January, 24
by RT

The Ultimate Drone Buying Guide

The concept for the unmanned aerial vehicle / drone has been around since the days of World War One. With its strong military history and potential, most drones and drone technology was totally restricted from the general public. In 2014-2015 the technology to mass produce safe drones gained popularity, and civilian use really came into its own after much lobbying from the FAA and congress.

The Ultimate Drone Buying Guide

Thanks to the few dedicated pioneers, drone usage has grown dramatically since 2014. In addition to that growth, the types of drones for sale is growing at an ever- expanding rate. For example, a purchaser may choose to get a toy drone, a drone for real life gaming or they may be torn between the Yuneec vs the DJI drone for their photography or other professional uses. Depending on the brand and planned use, each drone comes at a different price point. So, let’s look at usage for a few brands, comparing price points to determine the best drone for your personal use.

Toy Drones

These are drones aimed at younger users typically aged 5-14. The point here is to introduce them to the piloting world while providing a fun and memorable experience.  In the US, recreational drone piloting requires registration with the FAA. This stipulation hinges on weight; so thankfully not all models require this process. Most toy models are really for backyard use anyway, so having to register a child pilot each time they get a new model may become an inconvenience. Models that weigh between 0.55 and 55 pounds on take -off will not require registration. A great toy model under $20 would be the Fast Lane Radio Control FLX Nano Drone. 

On the pricier side at $85, there is the Air Hogs Star Trek U.S.S Enterprise model drone. This remote-controlled drone comes with the lights and sounds of the Enterprise as it is being used. 

The Gamer’s Drone 

It is only fair to give a warning here because all drones from this point onward are for adult audiences. That means knowing the FAA rules in your area and being liable for prosecution if you ignore them. 

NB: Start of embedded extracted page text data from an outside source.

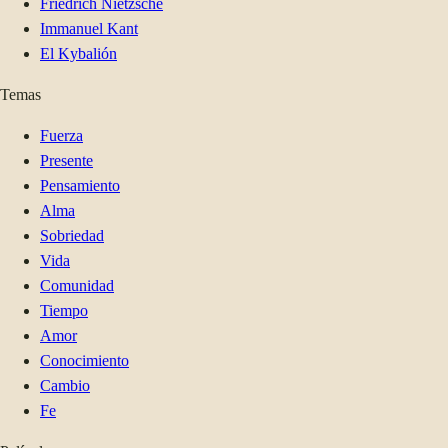
Friedrich Nietzsche
Immanuel Kant
El Kybalión
Temas
Fuerza
Presente
Pensamiento
Alma
Sobriedad
Vida
Comunidad
Tiempo
Amor
Conocimiento
Cambio
Fe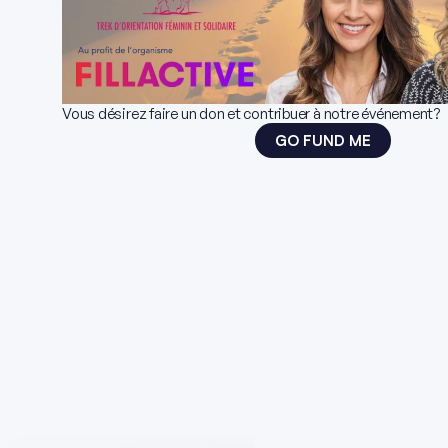
Vous désirez faire un don et contribuer à notre événement?
GO FUND ME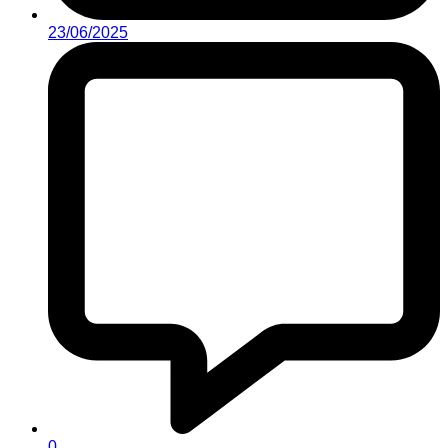
23/06/2025
0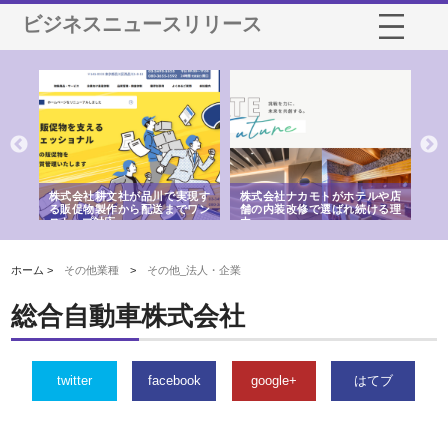
ビジネスニュースリリース
ノー
株式会社耕文社が品川で実現す
株式会社ナカモトがホテルや店
株
の専
る販促物製作から配送までワン
舗の内装改修で選ばれ続ける理
れ
ストップ対応
由
強
ホーム >
その他業種
>
その他_法人・企業
総合自動車株式会社
twitter
facebook
google+
はてブ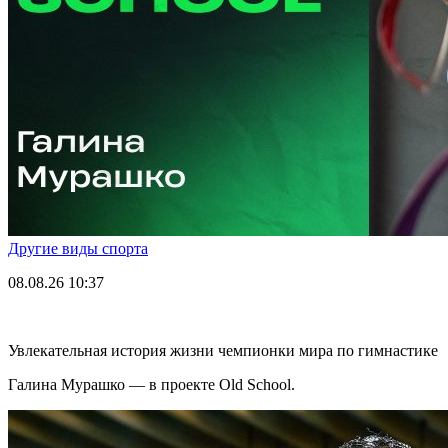
Другие виды спорта
08.08.26
10:37
Увлекательная история жизни чемпионки мира по гимнастике
Галина Мурашко — в проекте Old School.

Thanks to a drop in drone prices coupled with a rise in popularity, many gamers have been looking to have a first-person experience in real life. This caused the creation of many drone combat leagues were players can “fight” using drones as their proxies. Another gamer use is for FPV- first person view; many drone races have been arranged which allows pilots to see the world from the drone’s perspective while navigating tricky obstacles during a race. 

Other less competitive uses include synchronizing the drone’s camera with a smart phone to ensure real time imagery as the drone is in flight. While many drones in the category are modified, here are a few solid models to begin competing with before heading to the circuits of the World Drone Prix in Dubai. 

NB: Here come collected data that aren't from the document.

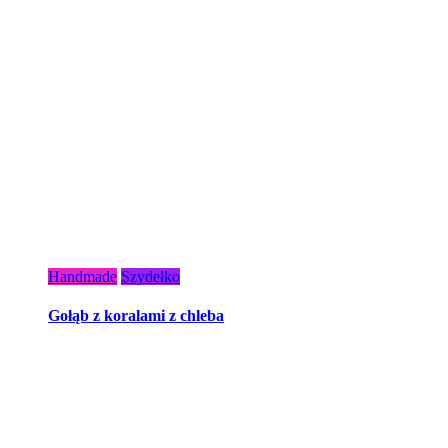
Handmade
Szydełko
Gołąb z koralami z chleba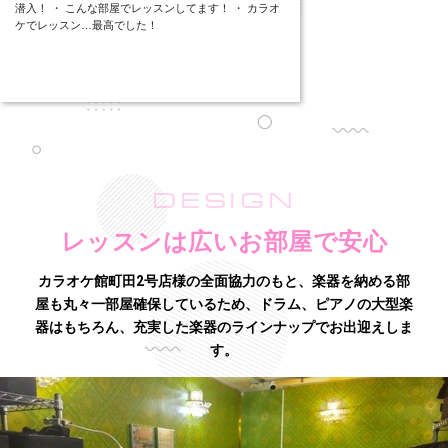
潜入！ ・ こんな部屋でレッスンしてます！ ・ カラオ
ケでレッスン…最高でした！
DESIGN
レッスンは広いお部屋で安心
カラオケ館町田2号店様の全面協力のもと、楽器を納める部
屋も丸々一部屋確保しているため、
ドラム、ピアノの大型楽
器はもちろん、充実した楽器のラインナップでお出迎えしま
す。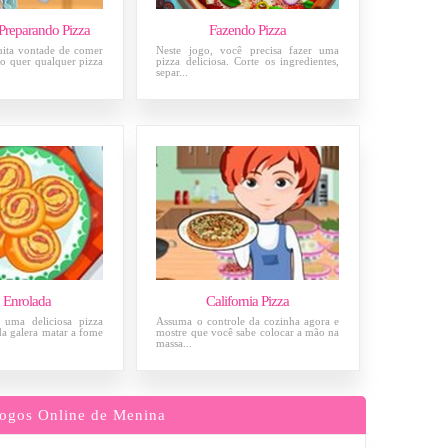
 Preparando Pizza
Fazendo Pizza
uita vontade de comer
Neste jogo, você precisa fazer uma
ão quer qualquer pizza
pizza deliciosa. Corte os ingredientes,
separ...
a Enrolada
California Pizza
 uma deliciosa pizza
Assuma o controle da cozinha agora e
da galera matar a fome
mostre que você sabe colocar a mão na
massa...
ogos Online de Menina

The TBS Vendetta is a sleek piece of equipment that was built for speed with a lightweight yet sturdy carbon fiber frame. With prices starting at $500, the TBX comes with a HD camera, modified power cube and a few options for a USB or other mounts as the need arises.

 Another great racer is the Storm Racing Drone which is ideal for indoor environments. Built with a lightweight carbon fiber frame, starter prices begin at $199. 

Drones for Commercial Uses

 Due to the immense amount of technology being packed into these machines, drone prices can get as high as $250000 or more! Even with these price tags, drones have become particularly popular in the fields of aerial photography and videography. Many modern documentaries which requires interacting in with nature an unobtrusive manner is being shot with drones. 

Many otherwise elusive animal species are being observed and studied without disrupting their habitat. The most popular drones for this type of use are the Yuneec and DIJ brands specifically the Typhoon and Phantom series respectively. 

The new Typhoon H starts at $1300 with features such as retractable landing gear, collapsible arms, a 360-degree camera gimble and a built-in video monitor. 

The DJI on the other hand starts at $1200 and it has greater emphasis on usability and photography. The camera takes better footage, the interface is simple and while on the go, sensors are used to avoid objects that may cause an accident.